Воробьиное дерьмо, больше здесь вляпаться не во что, подумал он и медленно пошел по дорожке, пока не очутился прямо под окнами своего кабинета. На горизонте вдали показался фургон «орнико», свернувший на 15-е шоссе и осветивший на мгновение своими фарами лужайку и асфальтированную дорожку. В этот момент Тэд увидел трупики двух воробьев с торчащими из них трехпалыми лапками. Фургон исчез в темноте. В лунном свете тельца птиц вновь превратились в бесформенные тени.
Они были настоящими, снова подумал он. Воробьи были настоящими. Его опять обуял дикий ужас и вместе с тем ощущение какой-то нечистоты. Он попытался сжать ладони в кулаки, и левая немедленно отозвалась вспышкой боли. То небольшое облегчение, которое принес «Перкодан» сходило на нет.
Они были здесь. Они были настоящие. Как это могло произойти?
Он не знал.
Позвал я их или просто создал из прозрачного воздуха?

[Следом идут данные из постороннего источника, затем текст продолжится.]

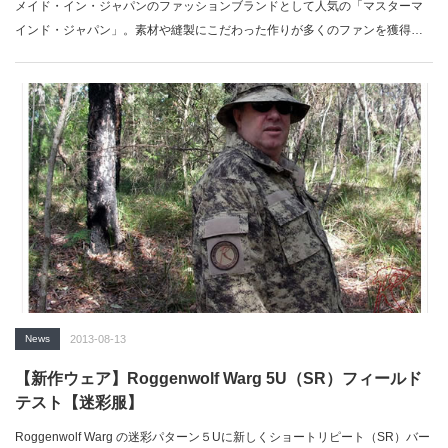
メイド・イン・ジャパンのファッションブランドとして人気の「マスターマ
インド・ジャパン」。素材や縫製にこだわった作りが多くのファンを獲得し
ていま…
News
2013-08-13
【新作ウェア】Roggenwolf Warg 5U（SR）フィールド
テスト【迷彩服】
Roggenwolf Warg の迷彩パターン５Uに新しくショートリピート（SR）バー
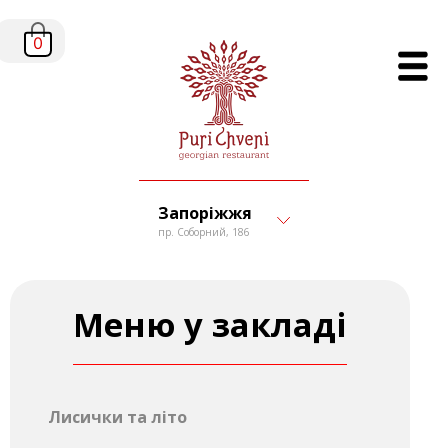
0
Запоріжжя
пр. Соборний, 186
Меню у закладі
Лисички та літо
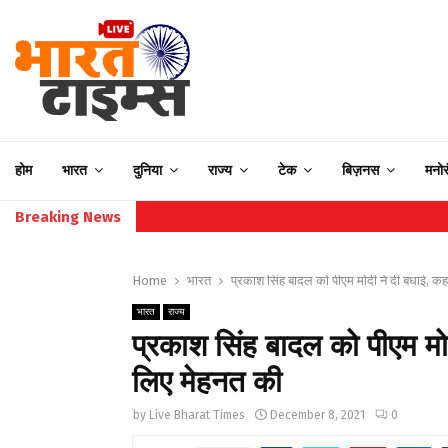
होम
भारत
दुनिया
राज्य
टेक
बिज़नस
मनो
Breaking News
Home
भारत
प्रकाश सिंह बादल को पीएम मोदी ने दी बधाई, कह
भारत
राज्य
प्रकाश सिंह बादल को पीएम मो
लिए मेहनत की
by
Live Bharat Times
December 8, 2021
0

Этого он тоже на знал. Но в одном он был твердо уверен: воробьи, которые прилетели сегодня ночью, настоящие воробьи — те, что появились прямо перед сегодняшним трансом, — были лишь частью всех возможных воробьев. Быть может, лишь микроскопической частью.
Больше никогда, подумал он. Пожалуйста… Никогда больше.
Но он подозревал, что его желания не имеют никакого значения. В этом и был весь дикий ужас происходящего: он затронул в себе какой-то жуткий, сверхъестественный дар, но не мог его контролировать. Сама мысль о контроле была просто смешна.
И он был уверен, что перед тем, как все это закончится, они еще вернутся.
Тэд вздрогнул, постоял еще немного под окнами своего кабинета и вернулся в дом. Он проскользнул в собственную кладовку, как воришка, запер за собой дверь и с дергающейся от рвущей боли рукой лег в постель. Перед этим он проглотил еще одну таблетку «Перкодана», запив ее водой прямо из-под крана в кухне.
Когда он улегся рядом с Лиз, она не проснулась. Через некоторое время он часа на три провалился в тяжелый, прерывистый сон со снующими вокруг него кошмарными видениями, до которых он никак не мог дотянуться.
XIX. Старк делает покупку
Выныривание из сна не было похоже на пробуждение.
Строго говоря, он не думал, что вообще когда-нибудь спал или бодрствовал, во всяком случае, если вкладывать в эти слова то значение, какое придают им нормальные люди. В каком-то смысле он всегда спал и лишь кочевал из одного сна в другой. И в этом смысле его жизнь — та малая часть ее, которую он помнил, — была похожа на нескончаемый ряд китайских шкатулок или бесконечный зал с зеркалами.
Этот сон был кошмаром.
Он медленно стряхнул его с себя, понимая, что вовсе и не спал. Каким-то образом Тэд Бюмонт умудрился овладеть им на короткое время, умудрился на время подчинить его своей воле. Говорил он что-нибудь, выдал он что-нибудь, пока находился во власти Бюмонта? Он чувствовал, что мог… Но в то же время был совершенно уверен, что Бюмонт не сумеет понять это и отделить действительно важное из того, что он мог выболтать, от ерунды.